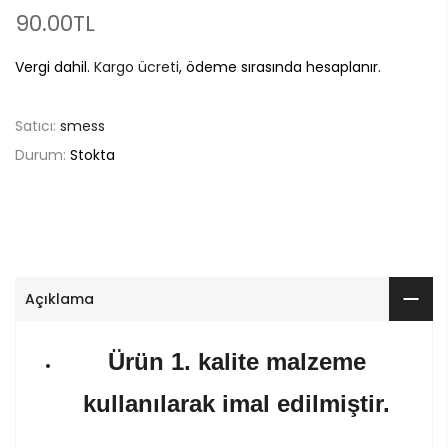
90.00TL
Vergi dahil.
Kargo ücreti
, ödeme sırasında hesaplanır.
Satıcı:
smess
Durum:
Stokta
Açıklama
Ürün 1. kalite malzeme
kullanılarak imal edilmiştir.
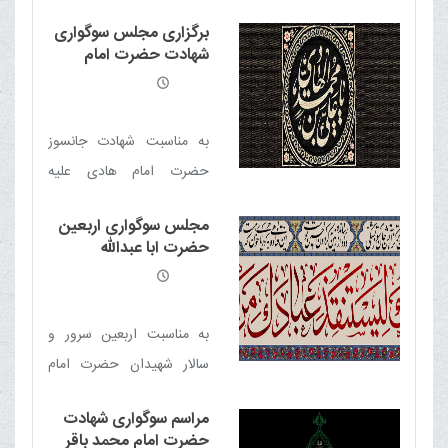
السلام مجلس سوگواری
برگزاری مجلس سوگواری
برقرار است
شهادت حضرت امام
هادی علیه السلام
به مناسبت شهادت جانسوز
حضرت امام هادی علیه
السلام مجلس سوگواری در
مجلس سوگواری اربعین
دفتر حضرت آیت الله العظمی
حضرت ابا عبدالله
مکارم شیرازی برگزار خواهد
الحسین علیه السلام
شد
به مناسبت اربعین سرور و
سالار شهیدان حضرت امام
حسین علیه السلام مجلس
مراسم سوگواری شهادت
سوگواری با حضور حضرت
حضرت امام محمد باقر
────────────────
● ACTION ITEM
The whole listing above is to be printed again exactly; pictures stay out of it.

● ANSWER BOX
90.00TL
Vergi dahil.
Kargo ücreti
, ödeme sırasında hesaplanır.
Satıcı:
smess
Durum:
Stokta
Açıklama
Ürün 1. kalite malzeme
kullanılarak imal edilmiştir.
السلام مجلس سوگواری
برگزاری مجلس سوگواری
برقرار است
شهادت حضرت امام
هادی علیه السلام
به مناسبت شهادت جانسوز
حضرت امام هادی علیه
السلام مجلس سوگواری در
مجلس سوگواری اربعین
دفتر حضرت آیت الله العظمی
حضرت ابا عبدالله
مکارم شیرازی برگزار خواهد
الحسین علیه السلام
شد
به مناسبت اربعین سرور و
سالار شهیدان حضرت امام
حسین علیه السلام مجلس
مراسم سوگواری شهادت
سوگواری با حضور حضرت
حضرت امام محمد باقر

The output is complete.